Ivan juga menyebut, adanya indikasi pidana penggelapan, karena adanya penggunaan dana sumbangan publik untuk kepentingan pribadi. Selain itu, Ivan mengatakan, mestinya aktivitas pengumpulan dana sumbangan publik tidak memotong dana yang akan diberikan kepada penerima bantuan. Diketahui, kasus dugaan penyelewengan dana lembaga amal Aksi Cepat Tanggap (ACT) menjadi sorotan masyarakat.
Bahkan, tagar Jangan Percaya ACT sempat trending sosial media Twitter. Pengguna media sosial mempermasalahkan transparansi ACT dalam hal penyaluran dana donasi. Bahkan, dalam sebuah laporan berita media, gaji CEO ACT disebut mencapai Rp 250 Juta per bulan.
Sementara gaji pejabat menengahnya mencapi Rp 80 Juta perbulan, ditambah fasilitas mobil Alphard atau Fortuner. Sebelumnya, Pusat Pelaporan dan Analisis Transaksi Keuangan (PPATK) menemukan dugaan transaksi ke arah tindak pidana terorisme di lembaga ACT. Merespons hal tersebut, Aswin menyebut, kasus ini masih dalam proses penyelidikan penyidik Densus 88.
"Terima kasih infonya. Permasalahan ini masih dalam penyelidikan Densus 88," kata Aswin saat dikonfirmasi , Selasa (5/7/2022).
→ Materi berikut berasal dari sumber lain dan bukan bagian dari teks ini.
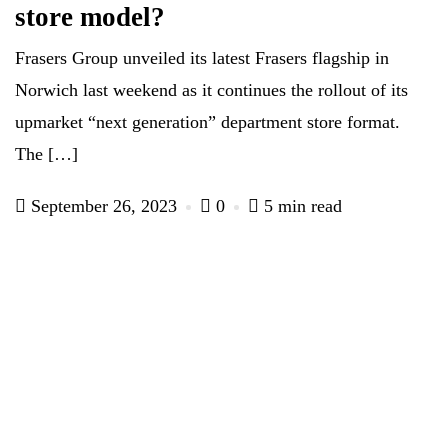
store model?
Frasers Group unveiled its latest Frasers flagship in
Norwich last weekend as it continues the rollout of its
upmarket “next generation” department store format.
The […]
September 26, 2023
0
5 min read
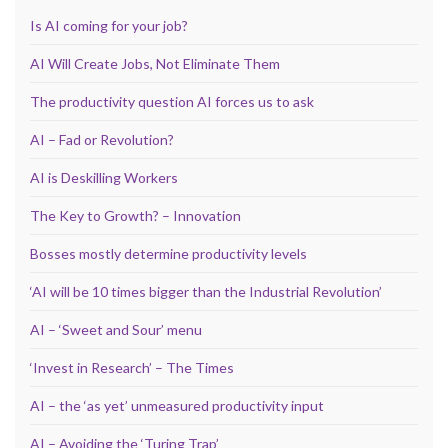
Is AI coming for your job?
AI Will Create Jobs, Not Eliminate Them
The productivity question AI forces us to ask
AI – Fad or Revolution?
AI is Deskilling Workers
The Key to Growth? – Innovation
Bosses mostly determine productivity levels
‘AI will be 10 times bigger than the Industrial Revolution’
AI – ‘Sweet and Sour’ menu
‘Invest in Research’ – The Times
AI – the ‘as yet’ unmeasured productivity input
AI – Avoiding the ‘Turing Trap’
Aswin menjelaskan, kasus ini dalam penanganan internal Densus 88. Hal yang sama juga dilakukan Bareskrim untuk menyelididiki dugaan tindak pidana lainnya.
Kepala Divisi Humas Polri, Irjen Pol Dedi Prasetyo, menyampaikan Polri tengah mendalami kasus dugaan penyelewengan dana oleh ACT. Kasus tersebut, kini masih dalam proses penyelidikan dan ditangani oleh Bareskrim Polri. "Info dari Bareskrim masih proses penyelidikan dulu," kata Dedi kepada wartawan, Senin (4/7/2022).